Chapter 2: Survey Corps
So its been around 4 weeks into the coding period, a lot of insights and progress so far!
Profiler Class
The good news is that the Profiler class has been successfully implemented in the develop branch and will be available to users by version 0.9.30
.
Link : Profiler PR
Below is a simple example how all steps are printed based on the verbose level:
wmin = 2000
wmax = 3300
wstep = 0.01
T = 3000.0 #K
p = 0.1 #bar
broadening_max_width=10
sf = SpectrumFactory(wavenum_min=wmin, wavenum_max=wmax,
pressure=p,
wstep=wstep,
broadening_max_width=broadening_max_width,
molecule="CO",
cutoff=0, # 1e-27,
verbose=3,
)
sf.load_databank('HITEMP-CO')
s = sf.eq_spectrum(T)
Output:
... Scaling equilibrium linestrength
... 0.01s - Scaled equilibrium linestrength
... 0.00s - Calculated lineshift
... 0.00s - Calculate broadening HWHM
... Calculating line broadening (60869 lines: expect ~ 6.09s on 1 CPU)
...... 0.16s - Precomputed DLM lineshapes (30)
...... 0.00s - Initialized vectors
...... 0.00s - Get closest matching line & fraction
...... 0.02s - Distribute lines over DLM
...... 1.95s - Convolve and sum on spectral range
... 2.14s - Calculated line broadening
... 0.01s - Calculated other spectral quantities
... 2.21s - Spectrum calculated (before object generation)
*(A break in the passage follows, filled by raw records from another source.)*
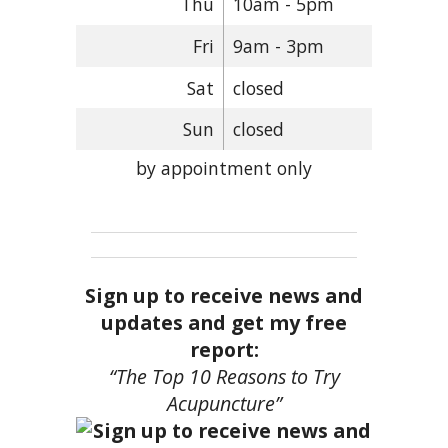
Thu
10am - 5pm
Fri
9am - 3pm
Sat
closed
Sun
closed
by appointment only
Sign up to receive news and
updates and get my free
report:
“The Top 10 Reasons to Try
Acupuncture”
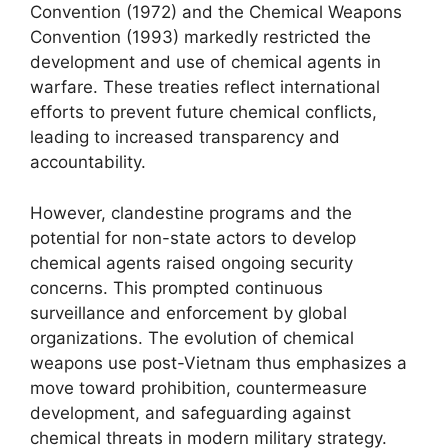
Convention (1972) and the Chemical Weapons
Convention (1993) markedly restricted the
development and use of chemical agents in
warfare. These treaties reflect international
efforts to prevent future chemical conflicts,
leading to increased transparency and
accountability.
However, clandestine programs and the
potential for non-state actors to develop
chemical agents raised ongoing security
concerns. This prompted continuous
surveillance and enforcement by global
organizations. The evolution of chemical
weapons use post-Vietnam thus emphasizes a
move toward prohibition, countermeasure
development, and safeguarding against
chemical threats in modern military strategy.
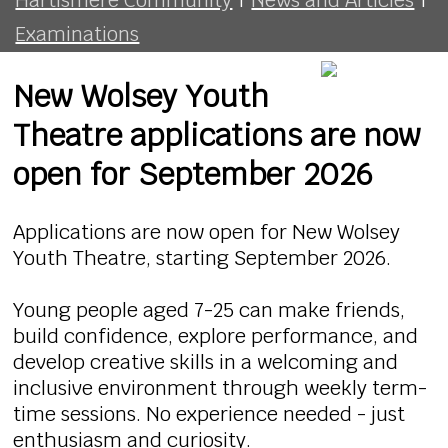
Examinations
New Wolsey Youth
Theatre applications are now
open for September 2026
Applications are now open for New Wolsey
Youth Theatre, starting September 2026.
Young people aged 7-25 can make friends,
build confidence, explore performance, and
develop creative skills in a welcoming and
inclusive environment through weekly term-
time sessions. No experience needed - just
enthusiasm and curiosity.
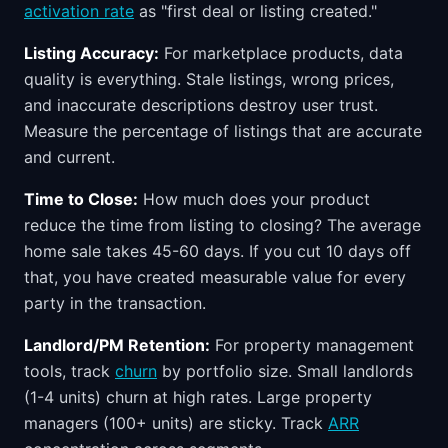
activation rate
as "first deal or listing created."
Listing Accuracy:
For marketplace products, data
quality is everything. Stale listings, wrong prices,
and inaccurate descriptions destroy user trust.
Measure the percentage of listings that are accurate
and current.
Time to Close:
How much does your product
reduce the time from listing to closing? The average
home sale takes 45-60 days. If you cut 10 days off
that, you have created measurable value for every
party in the transaction.
Landlord/PM Retention:
For property management
tools, track
churn
by portfolio size. Small landlords
(1-4 units) churn at high rates. Large property
managers (100+ units) are sticky. Track
ARR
... 0.01s - Generated Spectrum object
2.22s - Spectrum calculated
Also we can access these steps and the time taken by them using Spectrum.get_conditions()['profiler']
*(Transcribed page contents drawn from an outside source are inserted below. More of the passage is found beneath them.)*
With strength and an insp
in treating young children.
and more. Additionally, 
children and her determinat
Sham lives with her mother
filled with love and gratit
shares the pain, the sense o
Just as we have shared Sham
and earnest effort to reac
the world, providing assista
. Also there is a parameter SpectrumFactory.profiler.relative_time_percentage
that stores the percentage of time taken by each steps at a particular verbose level, helpful seeing the most expensive steps in Spectrum calculation.
Legacy Method Complexity
Several Spectrums were benchmarked against various parameters to see it’s correlation and derive its complexity. We used Profiler class with init_database() which stores all parameters of Spectrum along the Profiler in a csv
generated file; all spectrum info got added into the csv file which could be used to do create visualizations to analyze the data. We used Xexplorer
library and Tableau
(a visual analytics platform) to create visualizations. A github repository was created to store the Visualization along the CSV data file of each benchmark.
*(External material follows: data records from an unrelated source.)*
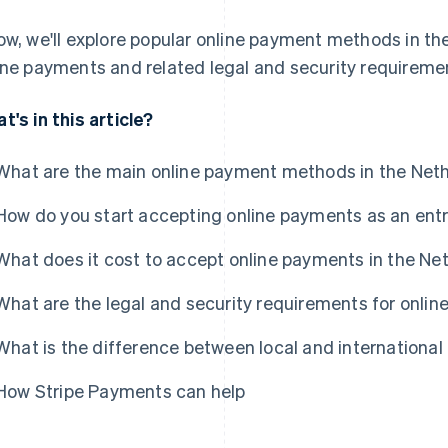
ow, we'll explore popular online payment methods in t
ine payments and related legal and security requireme
t's in this article?
What are the main online payment methods in the Net
How do you start accepting online payments as an ent
What does it cost to accept online payments in the Ne
What are the legal and security requirements for onli
What is the difference between local and internation
How Stripe Payments can help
Following are the inference of the benchmarks for Legacy Method:
• Calculation Time ∝ Number of lines• Calculation Time ∝ Broadening max width
• Calculation Time ∝ 1/wstep
• Calculation Time not dependent on Spectral Range
So complexity of Legacy method can be derived as: complexity = constant * Number of lines * Broadening Max Width / Wstep
LDM Method Complexity
Similar technique was used to benchmark LDM method. Now LDM uses 2 types of broadening method that are voigt
and fft
. voigt
uses truncation for calculating spectrum in wavenmber space where as fft
calculates spectrum on entire spectral range in fourier space. So benchmarks were done on both methods to compare their performance against various parameters.
Spectrum were benchmarked against parameters like Spectral Range, Wstep, Spectral Points, Number of Lines and Broadening Max Width. Following are the inferences.
For fft
:
• Calculation Time ∝ Spectral Points
• Calculation Time ∝ Number of Lines
For voigt
:
• Calculation Time ∝ Spectral Points
• Calculation Time ∝ Number of Lines
• Calculation Time ∝ Broadening Max Width
For LDM we are expecting the following complexity:t_LDM_fft ~ c2*N_lines + c3*(N_G*N_L + 1)*N_v*log(N_v)
t_LDM_voigt ~ c2*N_lines + c3'*(N_G*N_L + 1)*N_truncation*log(N_truncation)
So the goal for the next 2 weeks will be to get the complexity of both voigt
and fft
method and see places for improving both methods and quite possibily create a Hybrid
method taking the best of both worlds.